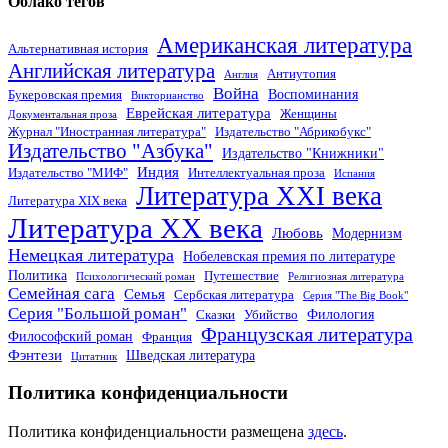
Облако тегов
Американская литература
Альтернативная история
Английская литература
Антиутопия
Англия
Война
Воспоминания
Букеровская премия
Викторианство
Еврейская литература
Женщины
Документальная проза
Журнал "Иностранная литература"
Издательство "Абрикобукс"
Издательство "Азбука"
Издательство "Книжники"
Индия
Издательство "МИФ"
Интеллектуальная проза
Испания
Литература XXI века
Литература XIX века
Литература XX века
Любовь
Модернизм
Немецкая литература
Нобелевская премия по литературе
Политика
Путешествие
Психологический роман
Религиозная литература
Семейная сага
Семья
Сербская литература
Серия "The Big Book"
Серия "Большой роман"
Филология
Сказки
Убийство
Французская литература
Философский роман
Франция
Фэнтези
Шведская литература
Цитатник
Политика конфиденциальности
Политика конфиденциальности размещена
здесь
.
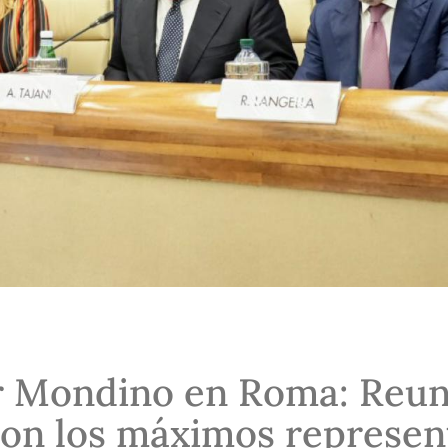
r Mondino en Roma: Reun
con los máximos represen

Task statement
Repeat the entries exactly as they are given, leaving out each image.

Answer box
Облако тегов
Американская литература
Альтернативная история
Английская литература
Антиутопия
Англия
Война
Воспоминания
Букеровская премия
Викторианство
Еврейская литература
Женщины
Документальная проза
Журнал "Иностранная литература"
Издательство "Абрикобукс"
Издательство "Азбука"
Издательство "Книжники"
Индия
Издательство "МИФ"
Интеллектуальная проза
Испания
Литература XXI века
Литература XIX века
Литература XX века
Любовь
Модернизм
Немецкая литература
Нобелевская премия по литературе
Политика
Путешествие
Психологический роман
Религиозная литература
Семейная сага
Семья
Сербская литература
Серия "The Big Book"
Серия "Большой роман"
Филология
Сказки
Убийство
Французская литература
Философский роман
Франция
Фэнтези
Шведская литература
Цитатник
Политика конфиденциальности
Политика конфиденциальности размещена
здесь
.
r Mondino en Roma: Reun
con los máximos represen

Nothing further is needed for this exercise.